Detailed Description

Design & procedures - This is an observational study in the real world clinical setting to evaluate immunosuppressive treatment (IS) of myasthenia gravis (MG). Patients with acquired autoimmune MG ≥ 18 years of age who are not on IS agents, and have not been on corticosteroids for at least 30 days will be enrolled at 20 sites in the US and Canada. These patients will be treated according to the physician's judgment and patient preferences as in routine clinical practice. Patients will be followed prospectively, with the frequency of clinical visits and laboratory monitoring determined by the treating physician, which may differ among patients.
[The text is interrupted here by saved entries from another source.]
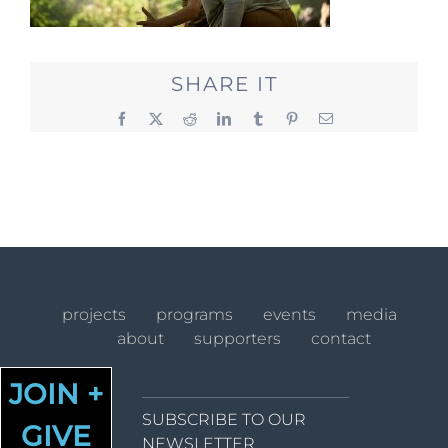
SHARE IT
Facebook
X
Reddit
LinkedIn
Tumblr
Pinterest
Email
projects
programs
events
media
about
supporters
contact
JOIN +
SUBSCRIBE TO OUR
GIVE
NEWSLETTER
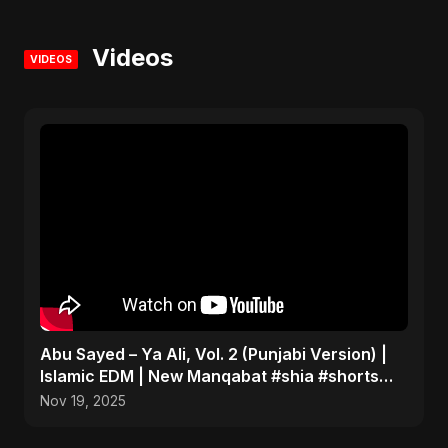
Videos
VIDEOS
Abu Sayed – Ya Ali, Vol. 2 (Punjabi Version) |
Islamic EDM | New Manqabat #shia #shorts
#imamali
Nov 19, 2025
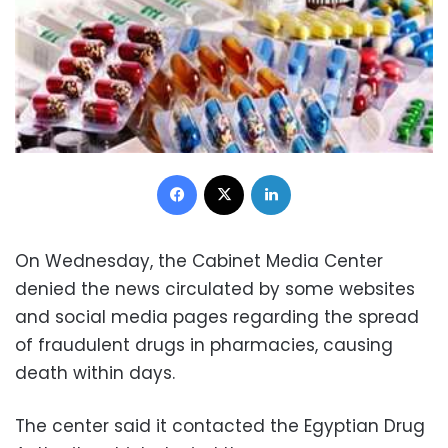
Facebook
X
LinkedIn
On Wednesday, the Cabinet Media Center
denied the news circulated by some websites
and social media pages regarding the spread
of fraudulent drugs in pharmacies, causing
death within days.
The center said it contacted the Egyptian Drug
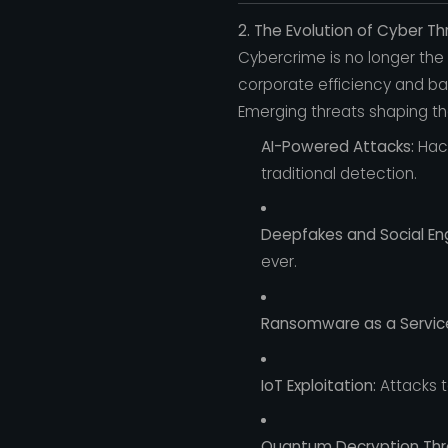
2. The Evolution of Cyber Th
Cybercrime is no longer the
corporate efficiency and ba
Emerging threats shaping the
AI-Powered Attacks:
Hack
traditional detection.
Deepfakes and Social Eng
ever.
Ransomware as a Servic
IoT Exploitation:
Attacks t
Quantum Decryption Thr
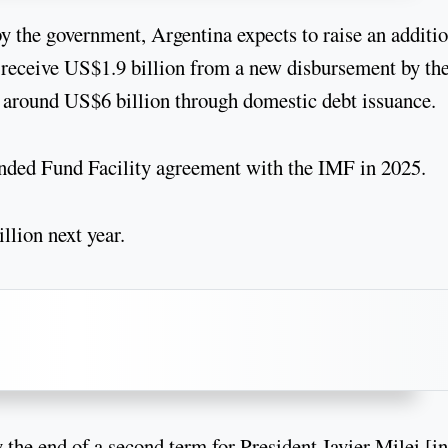
y the government, Argentina expects to raise an additi
, receive US$1.9 billion from a new disbursement by th
around US$6 billion through domestic debt issuance.
ended Fund Facility agreement with the IMF in 2025.
llion next year.
 the end of a second term for President Javier Milei [in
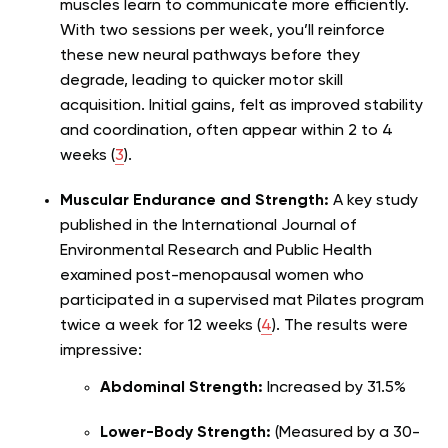
muscles learn to communicate more efficiently.
With two sessions per week, you’ll reinforce
these new neural pathways before they
degrade, leading to quicker motor skill
acquisition. Initial gains, felt as improved stability
and coordination, often appear within 2 to 4
weeks (
3
).
Muscular Endurance and Strength:
A key study
published in the International Journal of
Environmental Research and Public Health
examined post-menopausal women who
participated in a supervised mat Pilates program
twice a week for 12 weeks (
4
). The results were
impressive:
Abdominal Strength:
Increased by 31.5%
Lower-Body Strength:
(Measured by a 30-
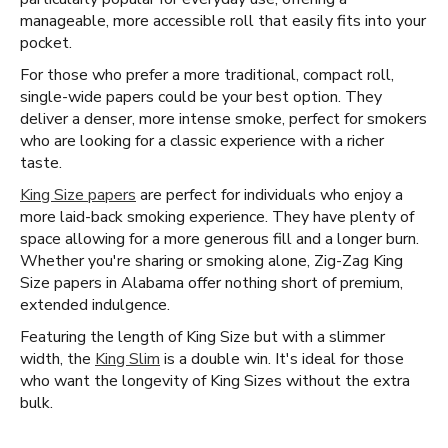
manageable, more accessible roll that easily fits into your
pocket.
For those who prefer a more traditional, compact roll,
single-wide papers could be your best option. They
deliver a denser, more intense smoke, perfect for smokers
who are looking for a classic experience with a richer
taste.
King Size papers
are perfect for individuals who enjoy a
more laid-back smoking experience. They have plenty of
space allowing for a more generous fill and a longer burn.
Whether you're sharing or smoking alone, Zig-Zag King
Size papers in Alabama offer nothing short of premium,
extended indulgence.
Featuring the length of King Size but with a slimmer
width, the
King Slim
is a double win. It's ideal for those
who want the longevity of King Sizes without the extra
bulk.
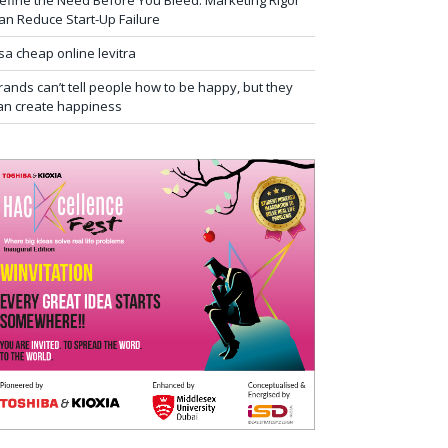
efine the Need Before You Bleed: Marketing Rigor
an Reduce Start-Up Failure
sa cheap online levitra
rands can’t tell people how to be happy, but they
an create happiness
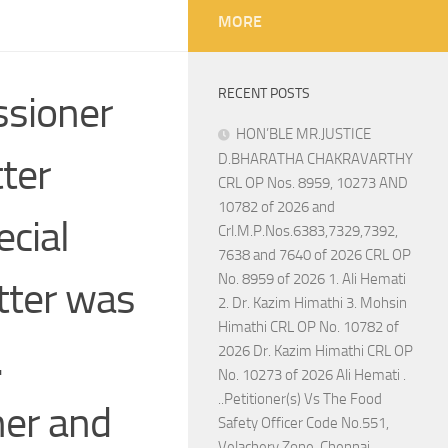
MORE
RECENT POSTS
ssioner
HON’BLE MR.JUSTICE
ter
D.BHARATHA CHAKRAVARTHY
CRL OP Nos. 8959, 10273 AND
10782 of 2026 and
ecial
Crl.M.P.Nos.6383,7329,7392,
7638 and 7640 of 2026 CRL OP
No. 8959 of 2026 1. Ali Hemati
tter was
2. Dr. Kazim Himathi 3. Mohsin
Himathi CRL OP No. 10782 of
.
2026 Dr. Kazim Himathi CRL OP
No. 10273 of 2026 Ali Hemati .
..Petitioner(s) Vs The Food
ner and
Safety Officer Code No.551,
Velachery Zone, Chennai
Standard outcome measures measuring efficacy and adverse effects that are used in clinical practice will be collected, with emphasis on patient reported outcomes. Informed consent will be obtained using an approved consent form. Patient identifiable / clinical information from the medical record, including the study outcome measures will be uploaded to a centralized REDCap database. The investigators plan to recruit 220 patients, adjusting for a 10% drop out rate, with a final sample of 200 patients for analysis.

Study Design

Study Type:
Observational [Patient Registry]
Actual Enrollment :
167 participants
Observational Model:
Cohort
Time Perspective:
Prospective
Official Title:
Prospective Multicenter Observational Cohort Study of Comparative Effectiveness of Disease-modifying Treatments for Myasthenia Gravis
Actual Study Start Date :
May 7, 2018
Actual Primary Completion Date :
Jan 31, 2021
Actual Study Completion Date :
Jan 31, 2021

Arms and Interventions

Arm Intervention/Treatment
azathioprine (AZT)

Patients with MG who are receiving azathioprine as part of routine clinical care

Drug: Azathioprine
oral tablet
Other Names:
  • Imuran
  • mycophenolate mofetil (MMF)

    Patients with MG who are receiving mycophenolate mofetil as part of routine clinical care

    Drug: Mycophenolate Mofetil
    oral tablets
    Other Names:
  • Cellcept
  • Outcome Measures

    Primary Outcome Measures

    1. Change in Patient-Reported Myasthenia Gravis Quality of Life, 15, revised ( MG-QOL15r) [Baseline, 24-36 months]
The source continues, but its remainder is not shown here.